== Segment start ==
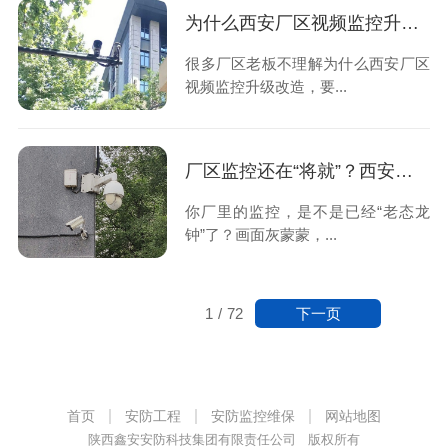
为什么西安厂区视频监控升级改造，要选本地安防公司？
很多厂区老板不理解为什么西安厂区
视频监控升级改造，要...
厂区监控还在“将就”？西安本地安防公司出手，一次升级，告别隐患
你厂里的监控，是不是已经“老态龙
钟”了？画面灰蒙蒙，...
下一页
1
/
72
首页
安防工程
安防监控维保
网站地图
陕西鑫安安防科技集团有限责任公司 版权所有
== Segment end ==
▸ **Description of the task**
Please print exactly the lines from the one containing "视频监控升级改造，要..." through the last line of the records, both included, and nothing else.

▸ **Result of the task**
视频监控升级改造，要...
厂区监控还在“将就”？西安本地安防公司出手，一次升级，告别隐患
你厂里的监控，是不是已经“老态龙
钟”了？画面灰蒙蒙，...
下一页
1
/
72
首页
安防工程
安防监控维保
网站地图
陕西鑫安安防科技集团有限责任公司 版权所有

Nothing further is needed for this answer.